Rescuers were racing to help people caught in fast-rising floodwaters in Mozambique’s cyclone-hit city of Pemba on Sunday, as houses collapsed in one neighborhood and heavy rain raised fears of worse to come.
Cyclone Kenneth slammed into the northern province of Cabo Delgado on Thursday, flattening entire villages and killing at least five people. It has since pounded a region prone to floods and mudslides with rain, prompting warnings that rivers could burst their banks and leave vast areas under water.
The impoverished southern African country is still recovering from another powerful cyclone – Idai – that hit further south last month, submerging an area of 3,000 square km (1,200 square miles) and killing more than 1,000 people in Mozambique, Zimbabwe and Malawi.
As a heavy downpour hammered Pemba, home to about 200,000 people, brown water started to course through the streets on Sunday.

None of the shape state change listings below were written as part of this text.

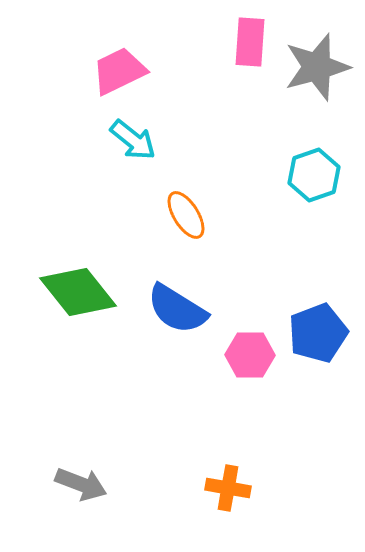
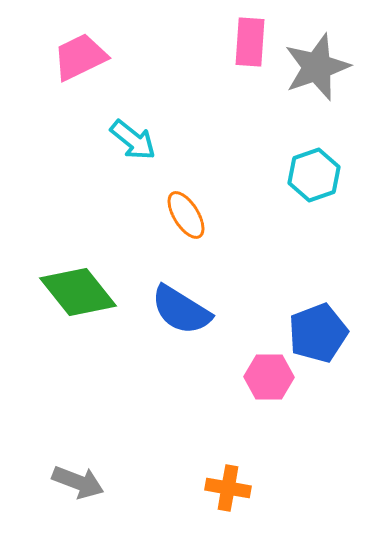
gray star: rotated 4 degrees counterclockwise
pink trapezoid: moved 39 px left, 14 px up
blue semicircle: moved 4 px right, 1 px down
pink hexagon: moved 19 px right, 22 px down
gray arrow: moved 3 px left, 2 px up
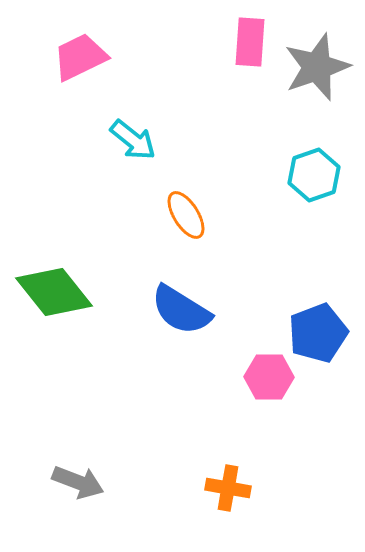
green diamond: moved 24 px left
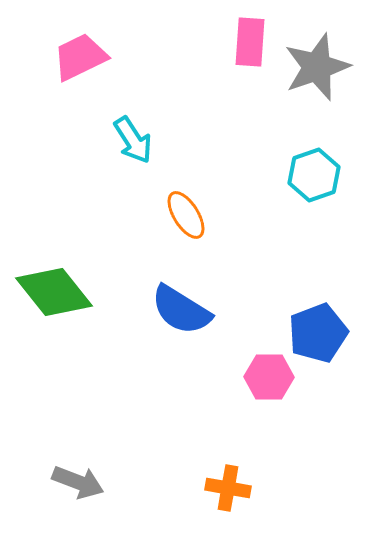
cyan arrow: rotated 18 degrees clockwise
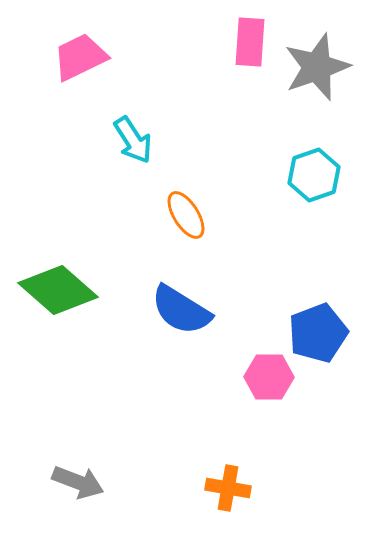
green diamond: moved 4 px right, 2 px up; rotated 10 degrees counterclockwise
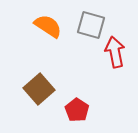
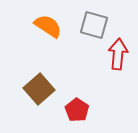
gray square: moved 3 px right
red arrow: moved 3 px right, 2 px down; rotated 16 degrees clockwise
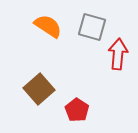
gray square: moved 2 px left, 2 px down
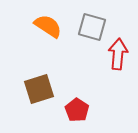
brown square: rotated 24 degrees clockwise
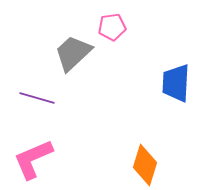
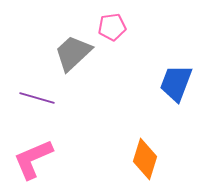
blue trapezoid: rotated 18 degrees clockwise
orange diamond: moved 6 px up
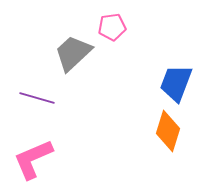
orange diamond: moved 23 px right, 28 px up
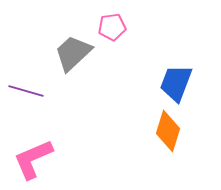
purple line: moved 11 px left, 7 px up
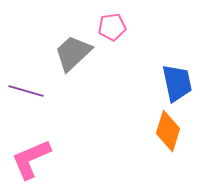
blue trapezoid: moved 1 px right; rotated 147 degrees clockwise
pink L-shape: moved 2 px left
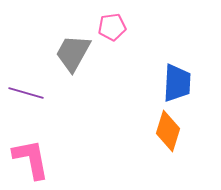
gray trapezoid: rotated 18 degrees counterclockwise
blue trapezoid: rotated 15 degrees clockwise
purple line: moved 2 px down
pink L-shape: rotated 102 degrees clockwise
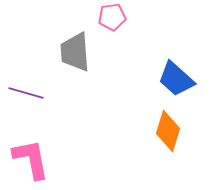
pink pentagon: moved 10 px up
gray trapezoid: moved 2 px right, 1 px up; rotated 33 degrees counterclockwise
blue trapezoid: moved 1 px left, 4 px up; rotated 129 degrees clockwise
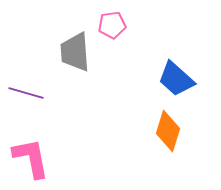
pink pentagon: moved 8 px down
pink L-shape: moved 1 px up
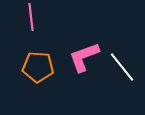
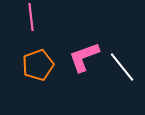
orange pentagon: moved 2 px up; rotated 24 degrees counterclockwise
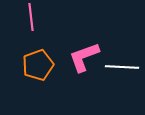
white line: rotated 48 degrees counterclockwise
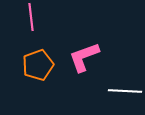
white line: moved 3 px right, 24 px down
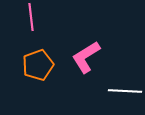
pink L-shape: moved 2 px right; rotated 12 degrees counterclockwise
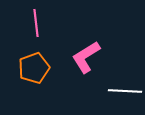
pink line: moved 5 px right, 6 px down
orange pentagon: moved 4 px left, 3 px down
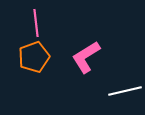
orange pentagon: moved 11 px up
white line: rotated 16 degrees counterclockwise
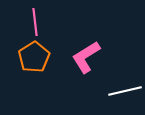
pink line: moved 1 px left, 1 px up
orange pentagon: rotated 12 degrees counterclockwise
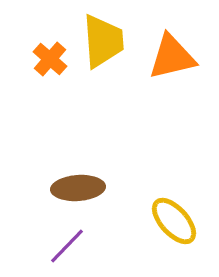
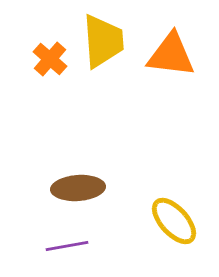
orange triangle: moved 1 px left, 2 px up; rotated 20 degrees clockwise
purple line: rotated 36 degrees clockwise
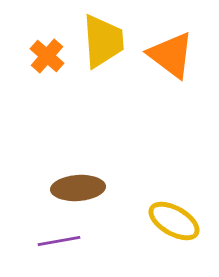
orange triangle: rotated 30 degrees clockwise
orange cross: moved 3 px left, 3 px up
yellow ellipse: rotated 18 degrees counterclockwise
purple line: moved 8 px left, 5 px up
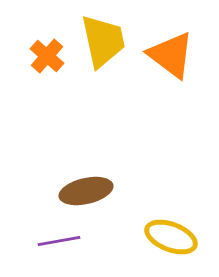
yellow trapezoid: rotated 8 degrees counterclockwise
brown ellipse: moved 8 px right, 3 px down; rotated 9 degrees counterclockwise
yellow ellipse: moved 3 px left, 16 px down; rotated 9 degrees counterclockwise
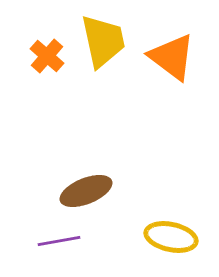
orange triangle: moved 1 px right, 2 px down
brown ellipse: rotated 9 degrees counterclockwise
yellow ellipse: rotated 9 degrees counterclockwise
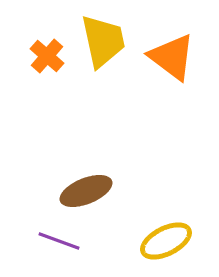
yellow ellipse: moved 5 px left, 4 px down; rotated 39 degrees counterclockwise
purple line: rotated 30 degrees clockwise
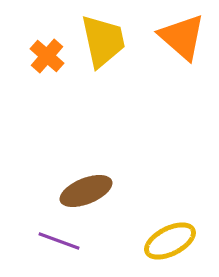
orange triangle: moved 10 px right, 20 px up; rotated 4 degrees clockwise
yellow ellipse: moved 4 px right
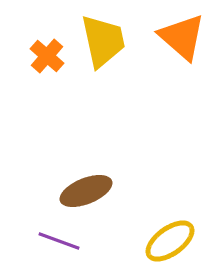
yellow ellipse: rotated 9 degrees counterclockwise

Homes started to collapse in the northern neighborhood of Natite, one of the worst-affected areas, the United Nations humanitarian agency OCHA said on Twitter.
Residents tried frantically to bail water out of their houses with plastic buckets, but many quickly flooded in the torrential rain. Others stacked sandbags outside their homes to keep the rising water out, while elsewhere small, rapid rivers formed, carving trenches into the street.
Rescue workers evacuated at least 130 people to centers elsewhere in the city on Sunday, mostly by boat, said Salviano Abreu, spokesman for the U.N.’s humanitarian arm.
Video shared by another U.N. official, Luiz Godhino, showed people on a seaside avenue in Pemba wading through waist-high water in the pouring rain. A car had been swept into a ditch, and a torrent of brown water churned under a bridge.
Another image showed a line of cars forming on the main road out of the city, a section of which was under water.
There was no immediate word on the extent of flooding outside Pemba.
Mozambican authorities had on Friday urged people living near two rivers, one to the north of the city and the other to the south, to move to higher ground.
Weather forecasters had warned that Kenneth, with winds of up to 280 km per hour (174 miles per hour) when it made landfall, could dump twice as much rain on northern Mozambique as Cyclone Idai did near the port city of Beira last month.
It is the first time on record that two such powerful cyclones have hit Mozambique in so short a space of time.
The U.N. says more than 1.8 million people still need aid in central Mozambique, where Idai destroyed homes, ruined crops and unleashed a cholera outbreak. Kenneth affected at least 168,000 others, the country’s disaster management agency said on Sunday.
Following an aerial assessment of the affected area in Cabo Delgado on Saturday, an official with the U.N. Office for the Coordination of Humanitarian Affairs said some villages had been “entirely wiped out”.
“They look like they have been run over with a bulldozer,” said Gemma Connell, who heads OCHA’s regional office.
Images shared by the agency showed rows of wooden houses, separated by sandy paths, that had been almost completely flattened. Only a few structures and the occasional coconut tree were left standing.